Please copy the lines below, exactly as they are, from the one with "Gombostü gyémántfejü" through the one with "au format digital. Vous le", and leave out the pictures.
---------- Data shown ----------
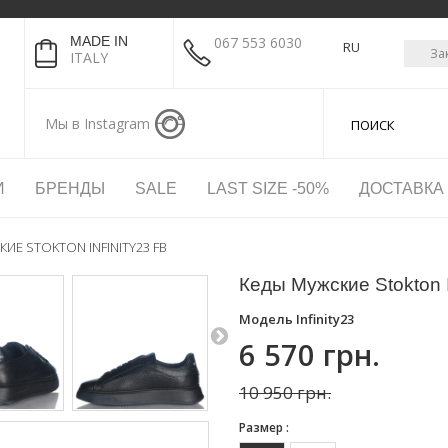
MADE IN
067 553 6030
RU
За
ITALY
Мы в Instagram
И
БРЕНДЫ
SALE
LAST SIZE -50%
ДОСТАВКА
ИЕ STOKTON INFINITY23 FB
Кеды Мужские Stokton I
Модель
Infinity23
6 570 грн.
10 950 грн.
Размер :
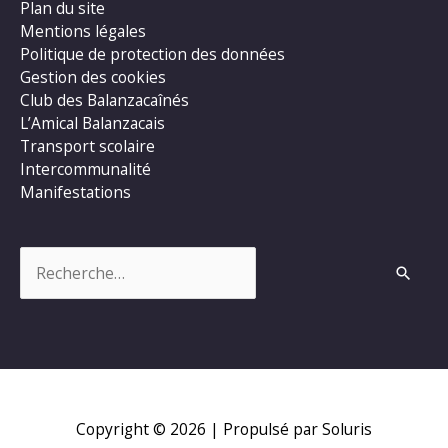
Plan du site
Mentions légales
Politique de protection des données
Gestion des cookies
Club des Balanzacaînés
L’Amical Balanzacais
Transport scolaire
Intercommunalité
Manifestations
Rechercher :
Copyright © 2026
| Propulsé par Soluris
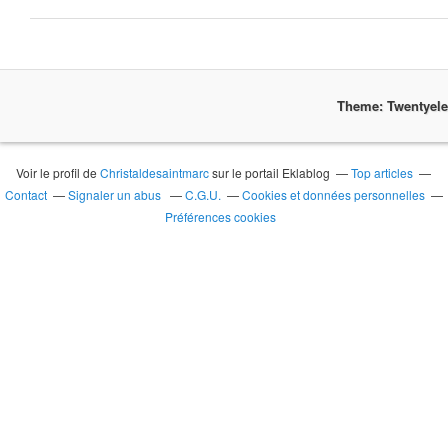
Theme: Twentyel
Voir le profil de
Christaldesaintmarc
sur le portail Eklablog
Top articles
Contact
Signaler un abus
C.G.U.
Cookies et données personnelles
Préférences cookies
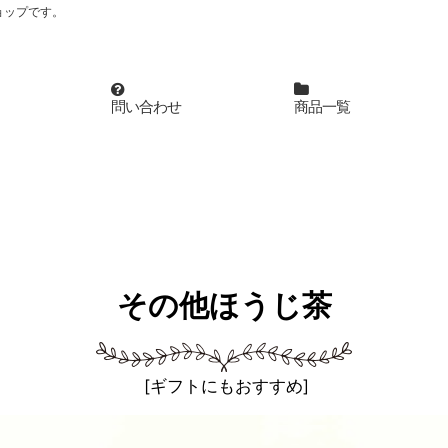
ョップです。
問い合わせ
商品一覧
その他ほうじ茶
[
ギフトにもおすすめ
]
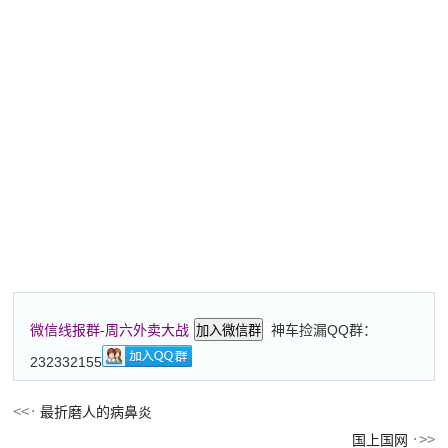
神车捡漏QQ群：
微信线报群-周六外卖大战
加入微信群
232332155
最折磨人的病鼻炎
国上国网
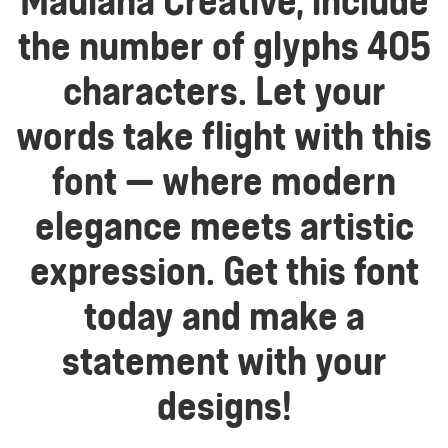
Maulana Creative, include
the number of glyphs 405
characters. Let your
words take flight with this
font — where modern
elegance meets artistic
expression. Get this font
today and make a
statement with your
designs!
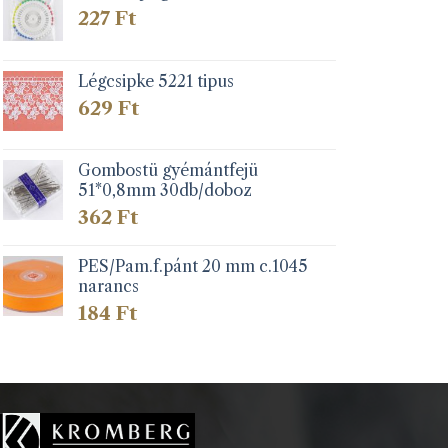
227
Ft
Légcsipke 5221 tipus
629
Ft
Gombostü gyémántfejü
51*0,8mm 30db/doboz
362
Ft
PES/Pam.f.pánt 20 mm c.1045
narancs
184
Ft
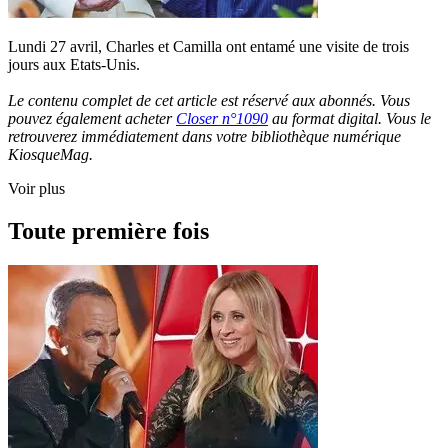
Lundi 27 avril, Charles et Camilla ont entamé une visite de trois
jours aux Etats-Unis.
Le contenu complet de cet article est réservé aux abonnés. Vous
pouvez également acheter
Closer n°1090
au format digital. Vous le
retrouverez immédiatement dans votre bibliothèque numérique
KiosqueMag.
Voir plus
Toute première fois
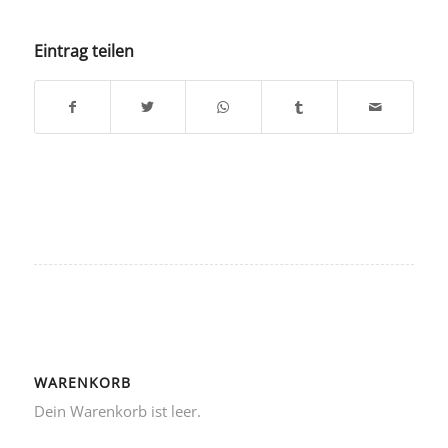
Eintrag teilen
WARENKORB
Dein Warenkorb ist leer.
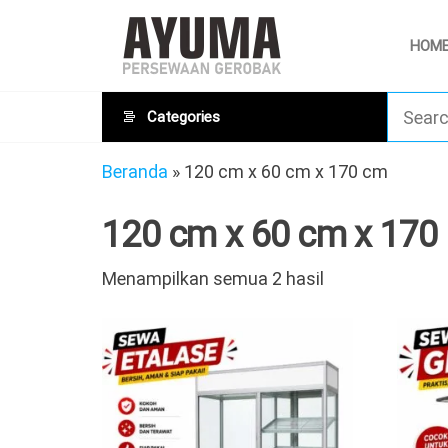
Skip
Sewa
AYUMA
to
HOM
Sewa
Gerobak
Gerobak
the
Rombong
content
Categories
Beranda
»
120 cm x 60 cm x 170 cm
120 cm x 60 cm x 170
Menampilkan semua 2 hasil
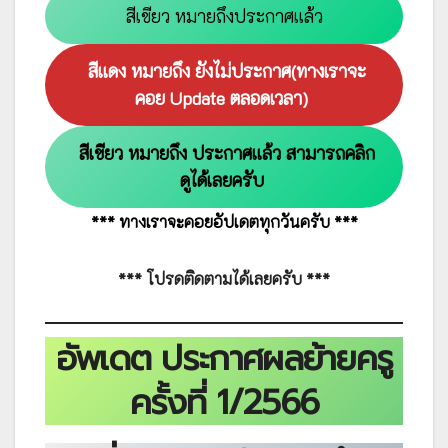
สีเขียว หมายถึงประกาศแล้ว
สีแดง หมายถึง ยังไม่ประกาศ(ทางเราจะ
คอย Update ตลอดเวลา)
สีเขียว หมายถึง ประกาศแล้ว สามารถคลิก
ดูได้เลยครับ
*** ทางเราจะคอยอัปเดตทุกวันครับ ***
*** โปรดติดตามได้เลยครับ ***
อัพเดต ประกาศผลย้ายครู
ครั้งที่ 1/2566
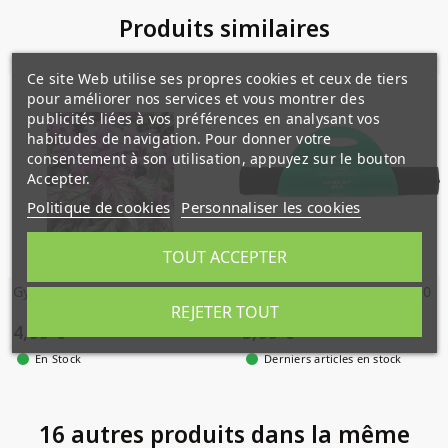
Produits similaires
Ce site Web utilise ses propres cookies et ceux de tiers
pour améliorer nos services et vous montrer des
publicités liées à vos préférences en analysant vos
habitudes de navigation. Pour donner votre
consentement à son utilisation, appuyez sur le bouton
Accepter.
Politique de cookies
Personnaliser les cookies
TOUT ACCEPTER
Gynura
TAPIS POUR AQUARIUM 20
X 20 CHIHIROS GARDEN
REJETER TOUT
MAT
4,99 €
5,99 €
En Stock
Derniers articles en stock
16 autres produits dans la même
----------
= Answer space =
Gombostü gyémántfejü
51*0,8mm 30db/doboz
362
Ft
PES/Pam.f.pánt 20 mm c.1045
narancs
184
Ft
Lundi 27 avril, Charles et Camilla ont entamé une visite de trois
jours aux Etats-Unis.
Le contenu complet de cet article est réservé aux abonnés. Vous
pouvez également acheter
Closer n°1090
au format digital. Vous le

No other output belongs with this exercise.